→ **Task details**
For this exercise, reproduce the entries below exactly, but only from the line containing "You are a GUI" through the line containing "UserName (69, 420)", both included.

→ **Provided material**
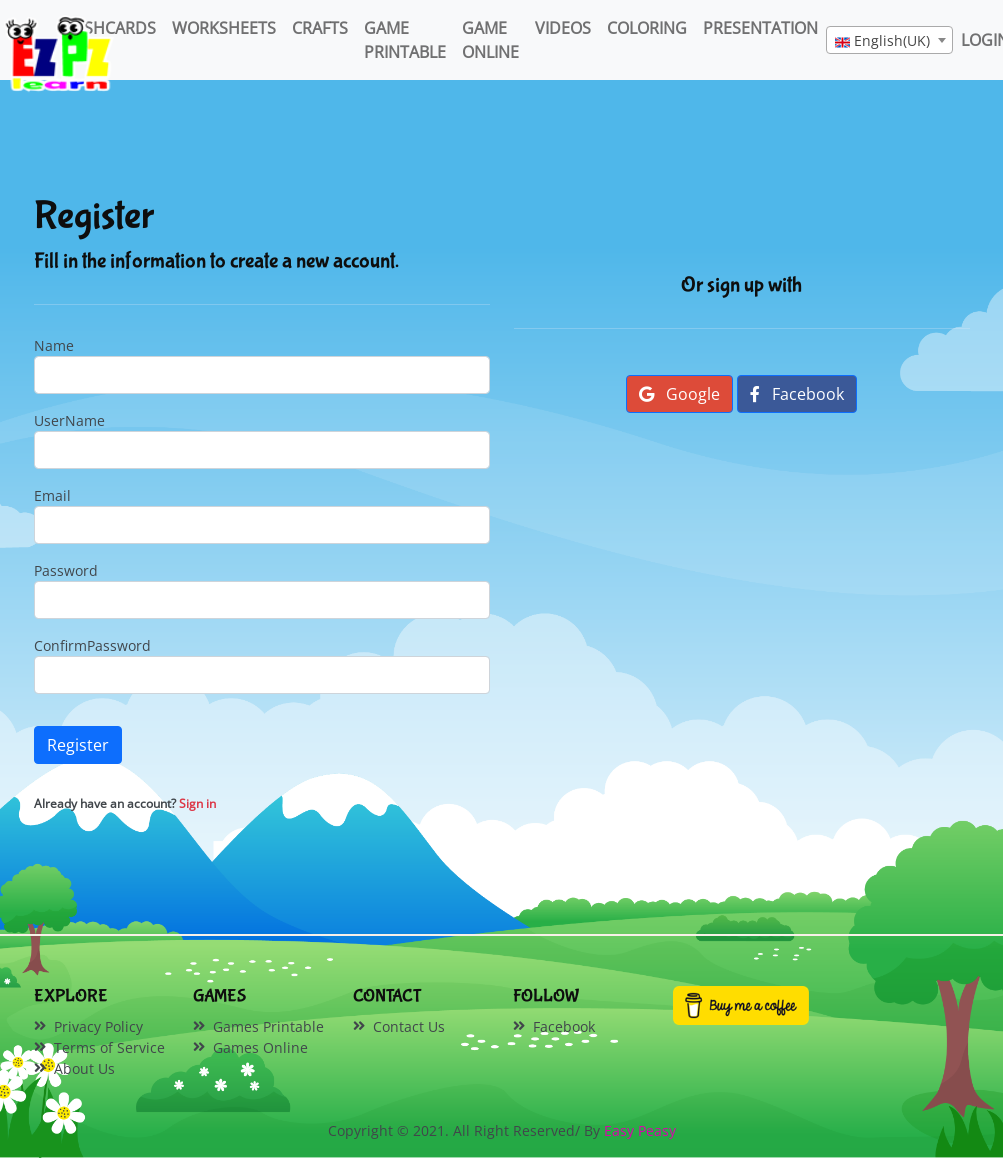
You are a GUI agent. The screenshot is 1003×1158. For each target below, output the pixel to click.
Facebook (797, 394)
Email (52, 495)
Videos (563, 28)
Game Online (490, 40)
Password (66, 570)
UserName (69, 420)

==

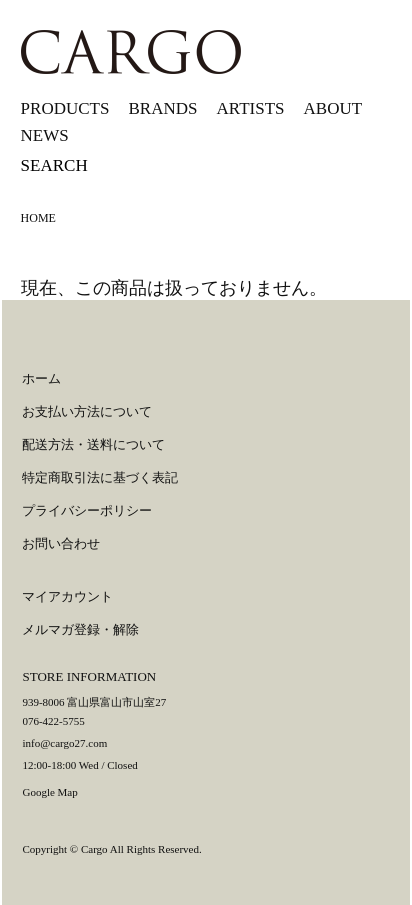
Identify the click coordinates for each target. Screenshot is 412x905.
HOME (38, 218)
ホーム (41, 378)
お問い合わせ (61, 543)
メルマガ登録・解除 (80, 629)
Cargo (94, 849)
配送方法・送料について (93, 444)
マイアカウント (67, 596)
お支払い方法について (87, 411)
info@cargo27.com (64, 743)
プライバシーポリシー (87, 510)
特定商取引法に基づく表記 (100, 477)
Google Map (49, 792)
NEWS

...

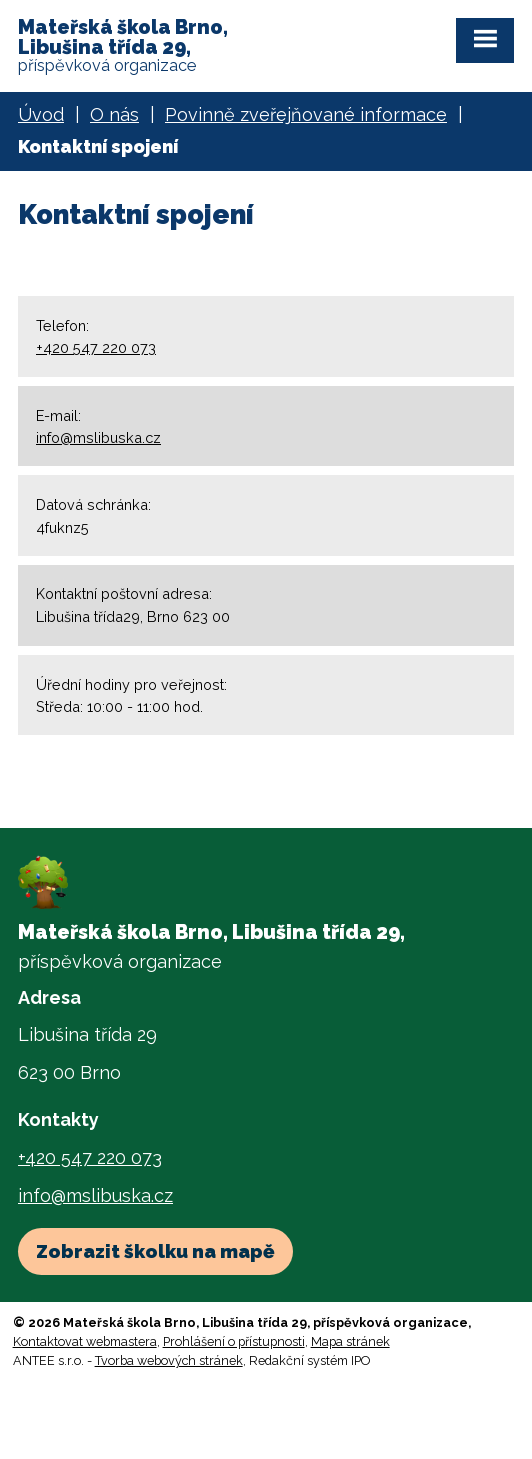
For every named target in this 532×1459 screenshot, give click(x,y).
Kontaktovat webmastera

→ **Expected answer**
You are a GUI agent. The screenshot is 1003×1158. For each target below, output the pixel to click.
Facebook (797, 394)
Email (52, 495)
Videos (563, 28)
Game Online (490, 40)
Password (66, 570)
UserName (69, 420)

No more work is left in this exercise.